## Material provided
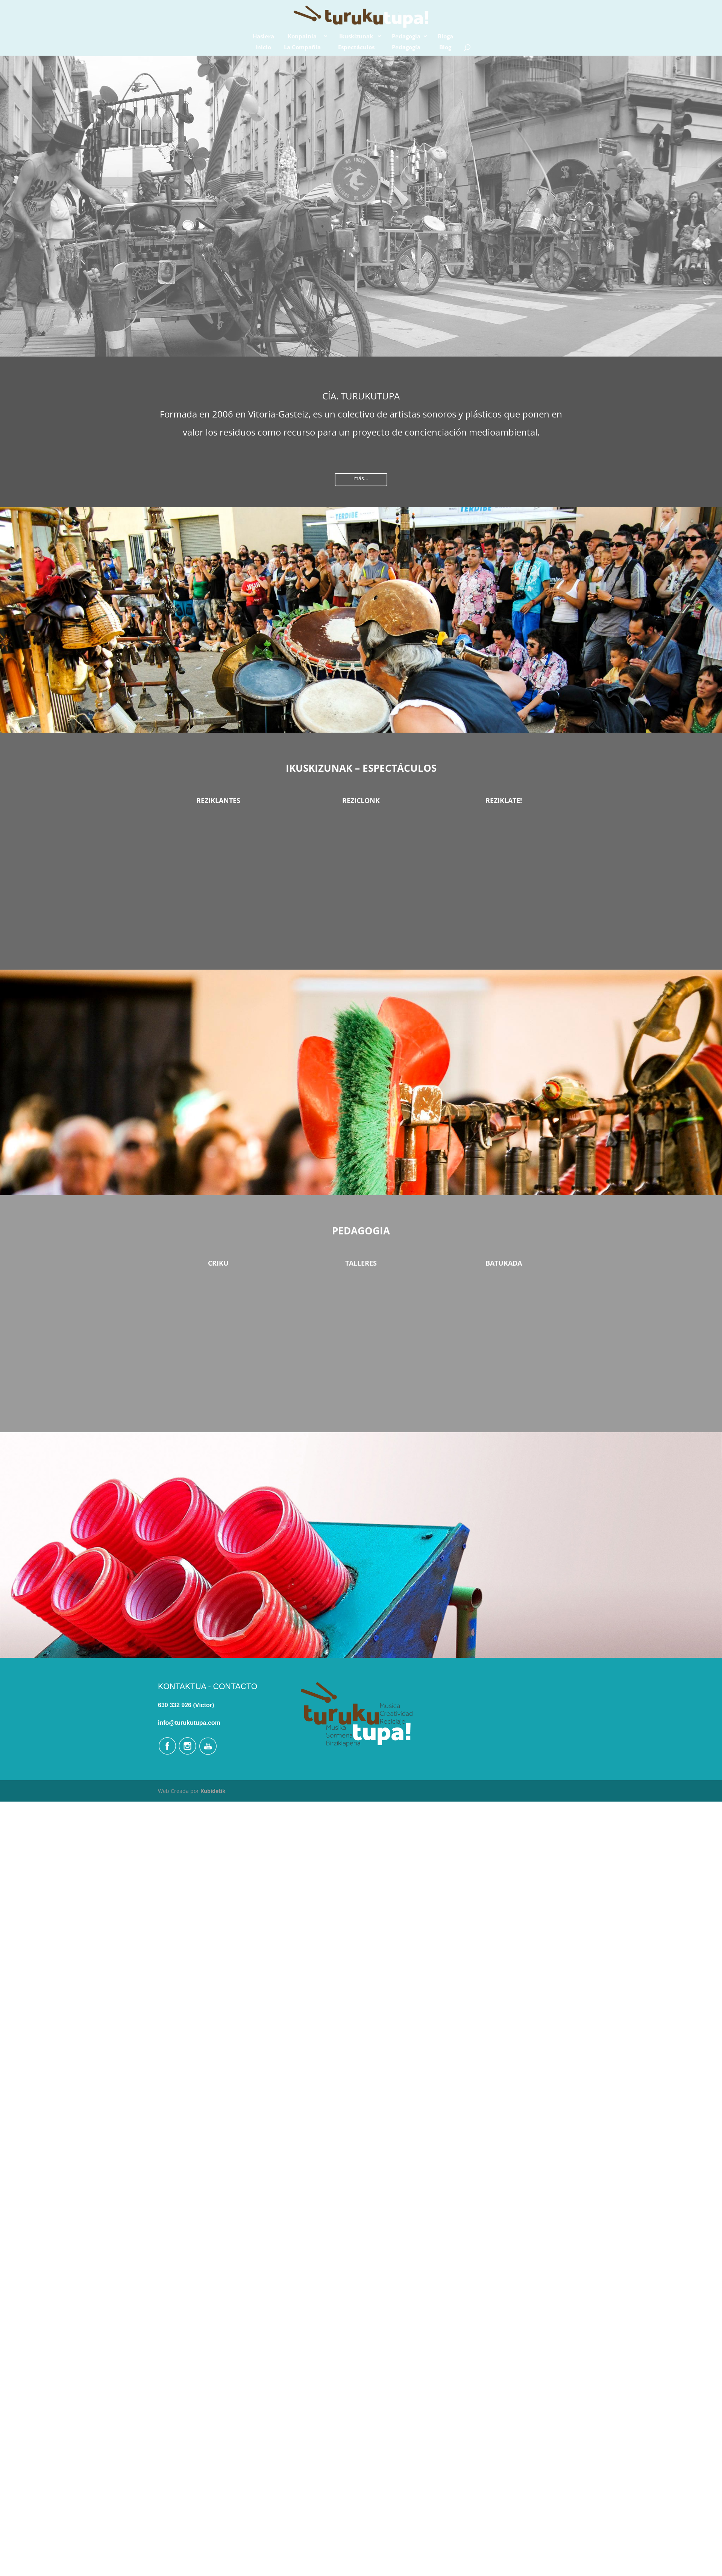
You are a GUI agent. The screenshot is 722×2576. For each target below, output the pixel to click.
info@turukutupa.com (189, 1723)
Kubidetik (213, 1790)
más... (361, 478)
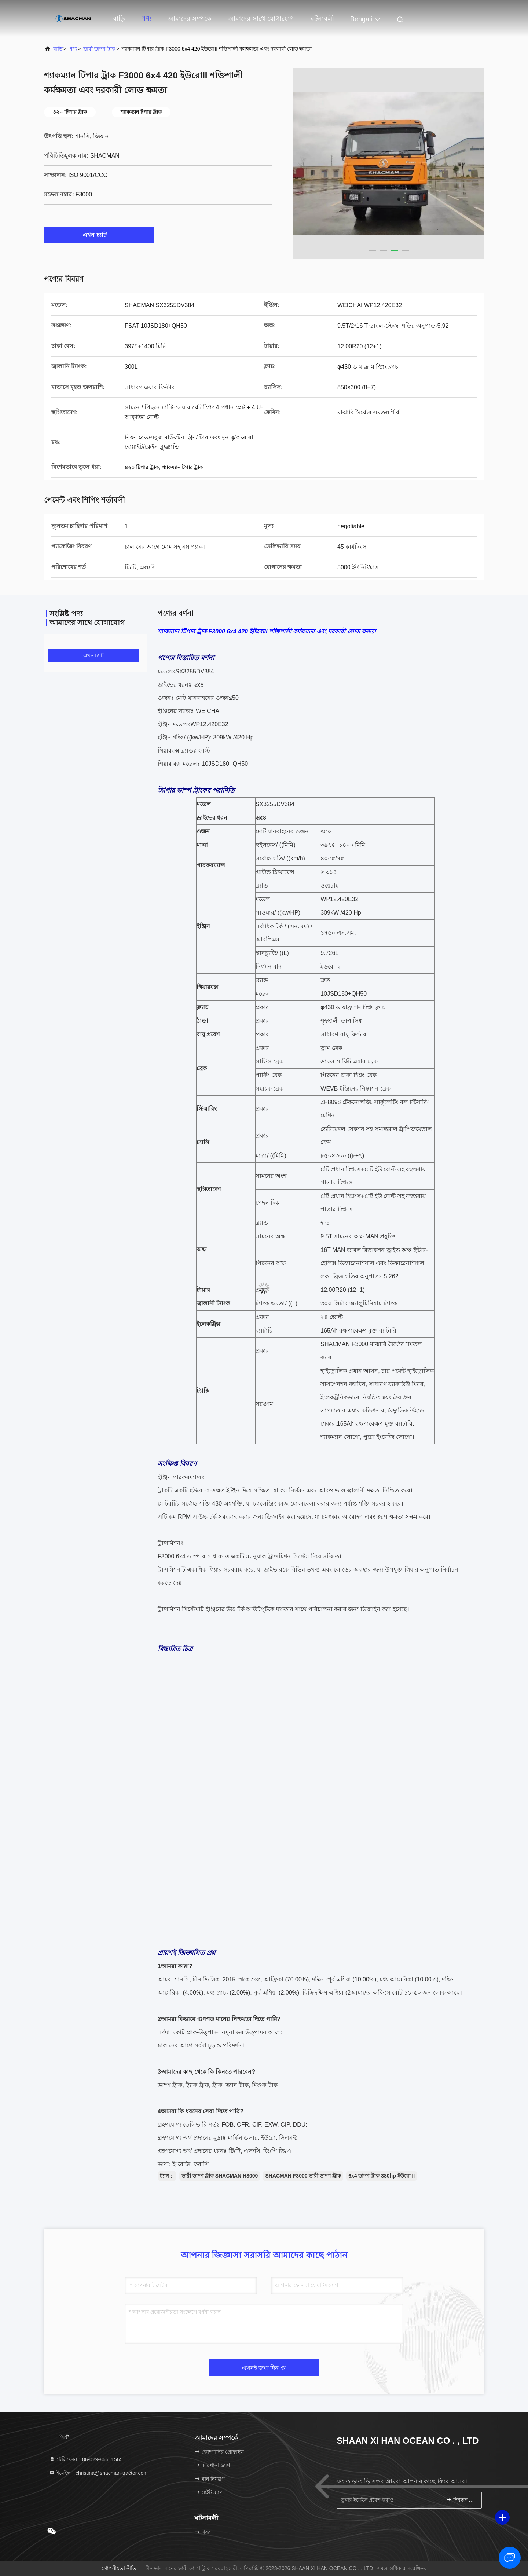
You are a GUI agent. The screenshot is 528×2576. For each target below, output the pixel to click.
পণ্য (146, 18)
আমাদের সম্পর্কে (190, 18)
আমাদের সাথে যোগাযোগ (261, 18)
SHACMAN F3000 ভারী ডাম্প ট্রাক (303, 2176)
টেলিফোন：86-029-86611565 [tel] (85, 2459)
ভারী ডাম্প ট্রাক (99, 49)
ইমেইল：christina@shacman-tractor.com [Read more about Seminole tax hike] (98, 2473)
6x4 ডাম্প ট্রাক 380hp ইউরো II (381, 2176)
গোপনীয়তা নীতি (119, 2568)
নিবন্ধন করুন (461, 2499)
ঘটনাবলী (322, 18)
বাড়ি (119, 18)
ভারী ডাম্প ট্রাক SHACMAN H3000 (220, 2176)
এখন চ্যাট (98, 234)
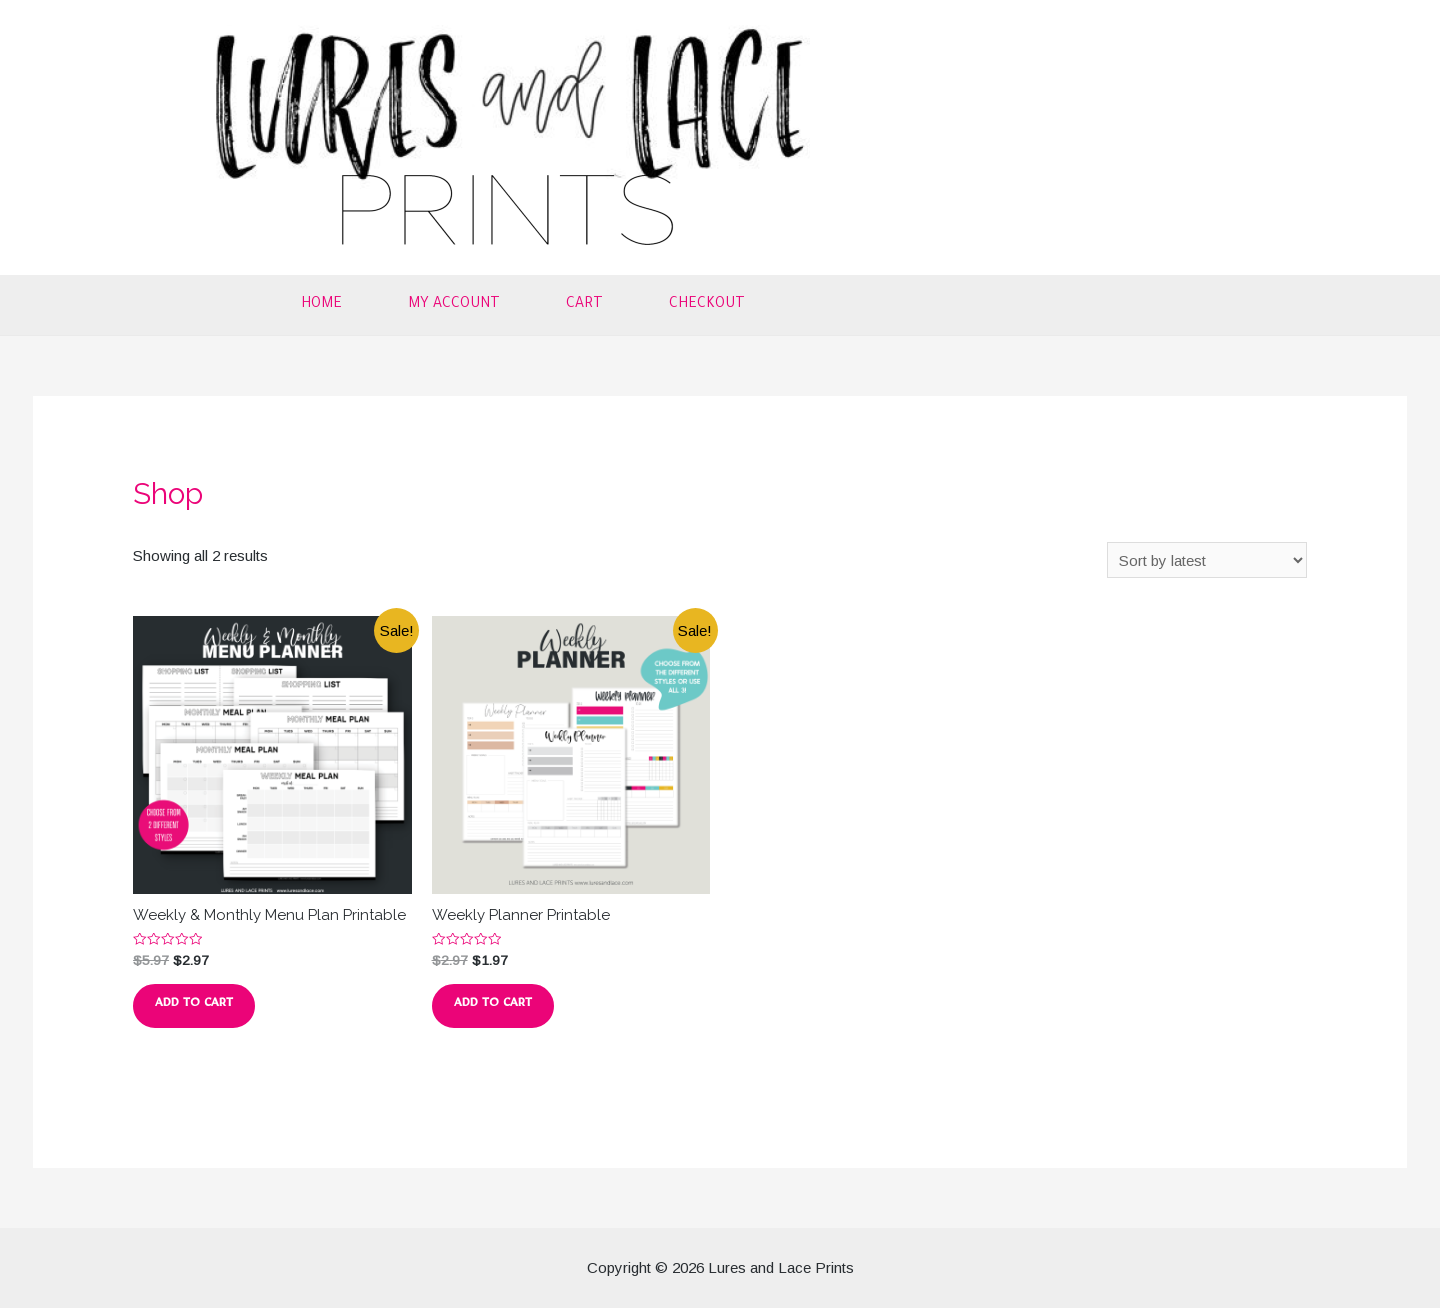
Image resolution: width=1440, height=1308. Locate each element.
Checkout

## Work task
The entire listing above is to be copied exactly, with all pictures omitted.

## Output for this exercise
You are a GUI agent. The screenshot is 722×2576. For each target below, output the pixel to click.
info@turukutupa.com (189, 1723)
Kubidetik (213, 1790)
más... (361, 478)
You are a GUI agent. The screenshot is 528×2576. For each target below, output the pixel to click.
পণ্য (146, 18)
আমাদের সম্পর্কে (190, 18)
আমাদের সাথে যোগাযোগ (261, 18)
SHACMAN F3000 ভারী ডাম্প ট্রাক (303, 2176)
টেলিফোন：86-029-86611565 [tel] (85, 2459)
ভারী ডাম্প ট্রাক (99, 49)
ইমেইল：christina@shacman-tractor.com [Read more about Seminole tax hike] (98, 2473)
6x4 ডাম্প ট্রাক 380hp ইউরো II (381, 2176)
গোপনীয়তা নীতি (119, 2568)
নিবন্ধন করুন (461, 2499)
ঘটনাবলী (322, 18)
বাড়ি (119, 18)
ভারী ডাম্প ট্রাক SHACMAN H3000 (220, 2176)
এখন চ্যাট (98, 234)
Image resolution: width=1440, height=1308. Locate each element.
Checkout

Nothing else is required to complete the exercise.